00:07
Adam Stofsky
Annette, how about this issue of discrimination and bias? I know we hear about a lot, there's a lot of fears that getting AI involved with things like interviews or hiring or prospecting for hiring creates potentially some real problems around discrimination. But that's not really generative AI, right? That's more predictive. Are there risks created by generative AI around bias and discrimination?
00:35
Annette Hurst
I think that you're right that the risk is more obvious in terms of how harm can occur with predictive AI's a bias, let's say, in lending and resume screening in, you know, these kinds of activities where algorithms are making recommendations that control or allocate a resource to a person, that can be a very serious, if there's bias in the loop. We've heard of how the problems with facial recognition algorithms and racial bias, there are some serious issues there. There are also possibilities for generative AI to have meaningful biases that can harm, that are not obvious on the surface. You know, some of them are maybe just a frustration, a quality of service harm. Let's take a chatbot for customer service, chat bot or something like that, where it's a voice.
01:33
Annette Hurst
They may not be trained as well to recognize women's voices as men's voices, and so women experience a worse quality of service as a result. But there are lurking some more. There are lurking potentials for more significant risks. Let me give you an example. Let's say you were going to train a generative AI on a whole body of research literature, medical research literature, and you are going to use that to help you generate ideas for maybe a new treatment of some kind? Well, there are existing biases in medical research literature about, a lot of the test subjects over the years have been white men, for example. And so if that bias is, that set of association also creeps into the literature that is used to train the model. It can also be reflected in the output.
02:27
Annette Hurst
So depending on the use cases for generative AI, if the use cases are very serious ones involving important life events, financial events, and other things for human beings that can cause them harm if it goes wrong, then we need to be more sensitive to the possibility of bias, even in the case of generative AI.
02:53
Adam Stofsky
So how does a executive or entrepreneur, or really anyone working at a company approach this is a matter of really understanding the tools and the limitations before using them to make very meaningful decisions. What is the, I mean, can you ensure for this sort of thing yet? Like, what are the.
03:16
Annette Hurst
Probably not yet. Yeah.
03:18
Adam Stofsky
So what do you do? What do you, what's an entrepreneur to do.
03:21
Annette Hurst
So it's a great question because everybody wants, you know, just tell me what to do. I want an acceptable generative AI use policy. Right. Can you just give me that off the shelf, please, Annette? You know, but the reality is the only thing off the shelf is don't use it. And that's not practical or realistic because people are going to use it anyway.

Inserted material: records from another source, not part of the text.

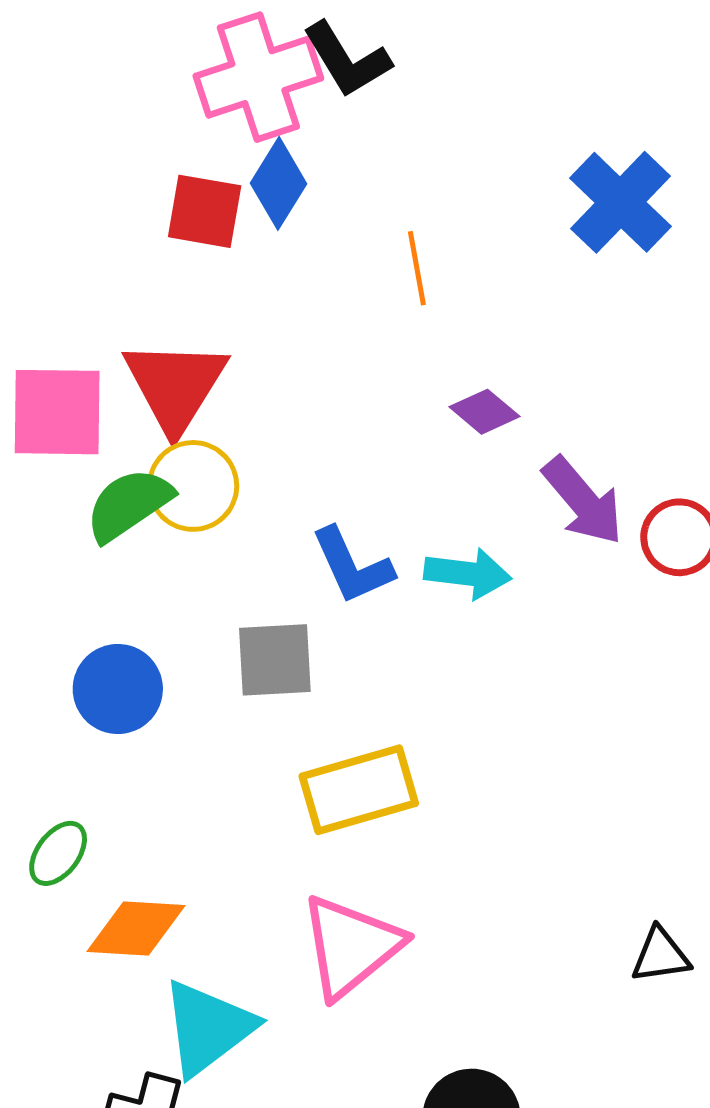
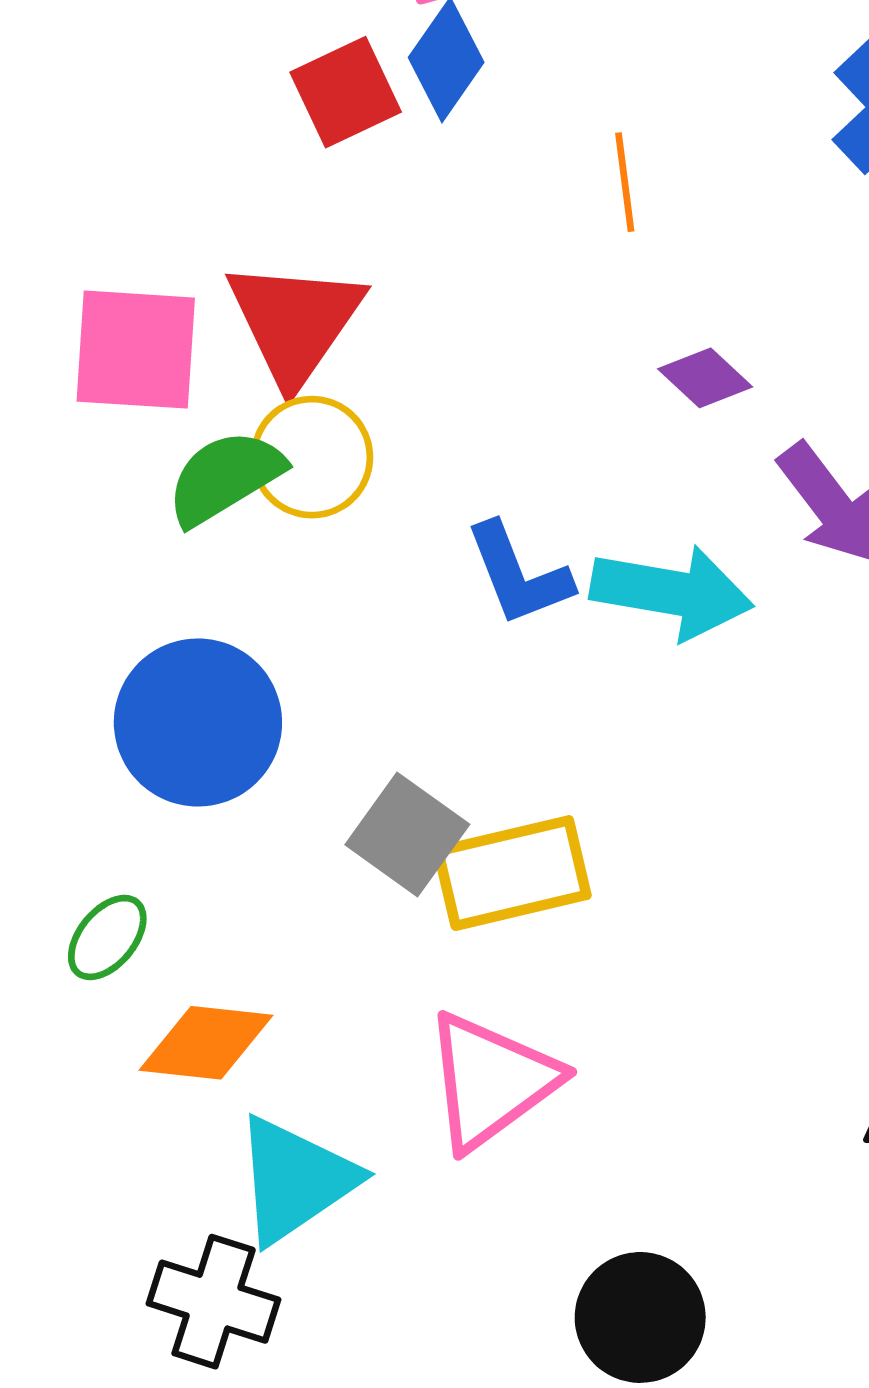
red square: (205, 211) -> (346, 92), turned -38
cyan arrow: (468, 573) -> (672, 592), size x1.4
gray square: (275, 660) -> (407, 834), moved, turned 36
blue circle: (118, 689) -> (198, 723), size x1.4

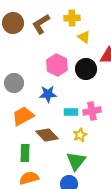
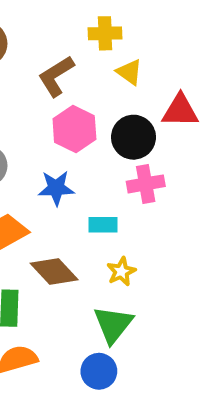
brown L-shape: (41, 24) -> (56, 76), moved
pink cross: (92, 111) -> (146, 184), moved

03:41Annette HurstSo the best thing to do is to make the kind of risk assessment that people and businesses make all the time, which is to analyze the area of operations where you might use a generative AI tool and then look at the costs and the benefits, you know, the benefits being increased productivity, the other things we've discussed and the cost being some set of risks, and then decide, okay, is this an area where I'm going to allow for the use of such a tool? Also, as we've discussed throughout, you can mitigate risk by having commercial terms with a tool provider or through tool selection. And so if it's an area where you want to use a tool but minimize risk, you may also do that through tool selection and through commercial terms of service.